Supreme Court Chief Reveals Shortage of Judges in First-Instance Courts

Tempo
02-19

TEMPO.CO, Jakarta - The Chief of the Supreme Court (MA) Sunarto revealed a shortage of judges in first-instance courts. Sunarto initially explained the performance of handling cases in first-instance courts in four judicial areas: general judicial, religious judicial, military judicial, and administrative judicial.

"The case burden in 2024 is 2,991,747 (2.9 million), plus the remaining cases from 2023 amounting to 63,932," said Sunarto during the Annual Report of the Supreme Court in 2024 on Wednesday, February 19, 2025, cited from the Supreme Court's YouTube channel.

He said out of 2,856,821 cases have been decided, or 2.85 million. Meanwhile, 61,804 cases have been withdrawn. This leaves 73,122 cases remaining in 2024.

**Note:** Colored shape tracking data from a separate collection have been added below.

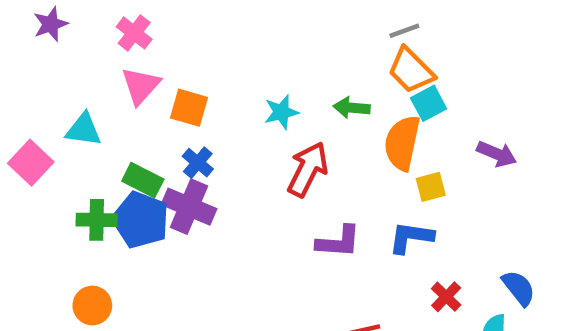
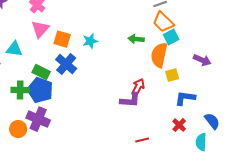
cyan star: (281, 112) -> (90, 41), moved
blue cross: (198, 163) -> (66, 64), size x1.5
red arrow: (308, 169) -> (138, 87), moved, size x0.7
purple cross: (189, 207) -> (38, 119), moved
blue L-shape: (411, 237) -> (185, 98), moved

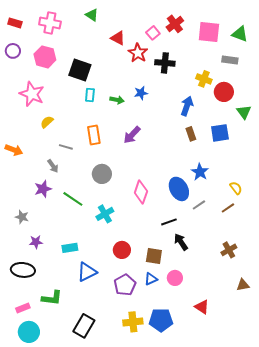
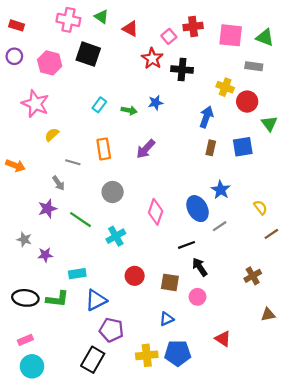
pink cross: (50, 23) -> (68, 20), moved
red cross: (175, 24) -> (193, 26), turned 30
red triangle: (118, 38) -> (130, 29), moved
black square: (80, 70) -> (88, 54), moved
cyan rectangle: (90, 95) -> (99, 105), turned 32
brown rectangle: (191, 134) -> (211, 148), turned 32
brown line: (228, 208) -> (271, 234), moved
purple star: (36, 242) -> (45, 255), moved
pink circle: (175, 278) -> (198, 297), moved
blue triangle: (151, 279) -> (167, 319), moved
purple pentagon: (125, 285) -> (111, 330), moved, turned -30
green L-shape: (52, 298) -> (57, 299), moved

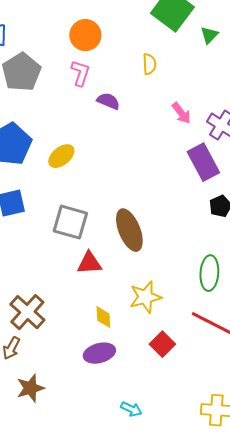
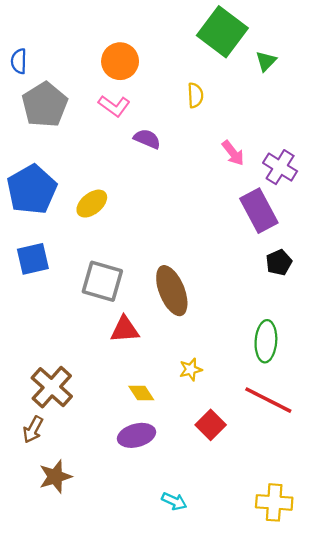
pink L-shape: (80, 73) -> (114, 106), turned 108
yellow star: (145, 297) -> (191, 369), size x0.6
yellow diamond: (103, 317) -> (141, 393), turned -30

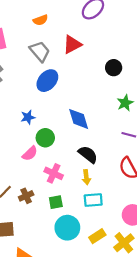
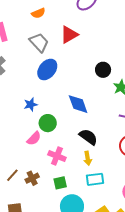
black circle: (114, 68) -> (103, 70), moved

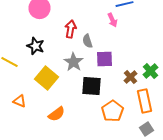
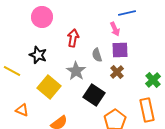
gray semicircle: (88, 41) -> (97, 55), moved
purple square: (104, 59) -> (120, 50), moved
brown cross: (130, 77) -> (117, 72), moved
black square: (92, 86) -> (94, 95), turned 30

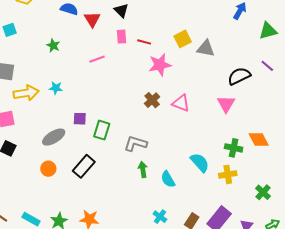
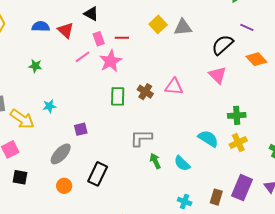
pink line: (97, 59) -> (82, 57), moved
pink star: (160, 65) -> (111, 61), moved
yellow arrow: (26, 93) -> (22, 119), turned 60
green rectangle: (102, 130) -> (118, 96), moved
orange diamond: (259, 139) -> (256, 59), moved

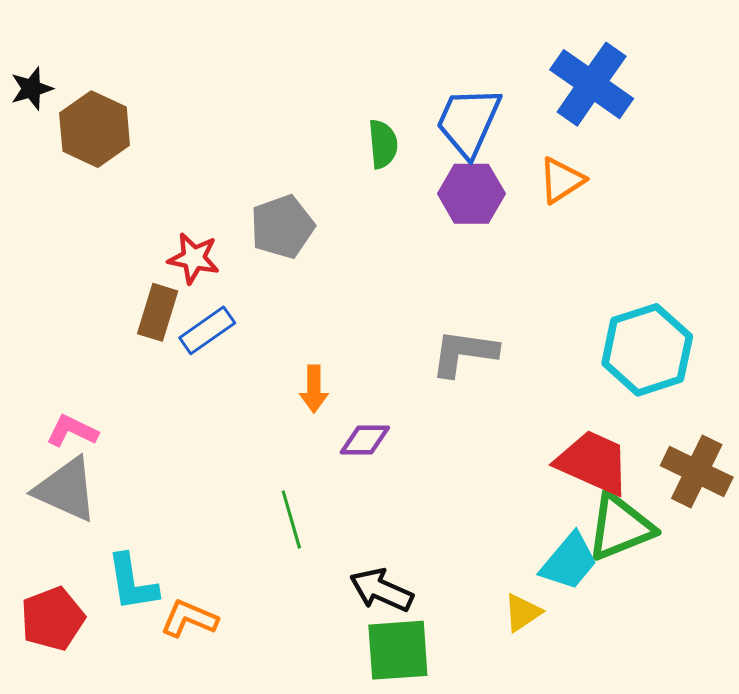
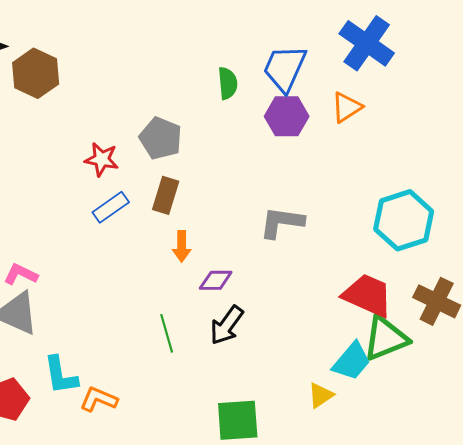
gray pentagon: (282, 227) -> (161, 138), turned -30
brown rectangle: (158, 312) -> (166, 195), moved
black arrow: (381, 590) -> (227, 325), moved, turned -78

"Thus, the productivity ratio of cases decided in the first-instance courts in the four judicial areas is 97.56 percent," said Sunarto.

Millions of cases are handled by 5,804 judges of first-instance. In addition, 350 ad hoc first-instance judges handle corruption cases and labor disputes.

Sunarto then compared the number of judges and case burdens, showing that the average case burden for each first-instance judge in a year is 1,547 cases.

"The high workload of judges in first-instance courts indicates a shortage of judges," he said.

He revealed the Supreme Court's strategy to overcome the shortage of judges by issuing dispensation permits to conduct trials with a single judge.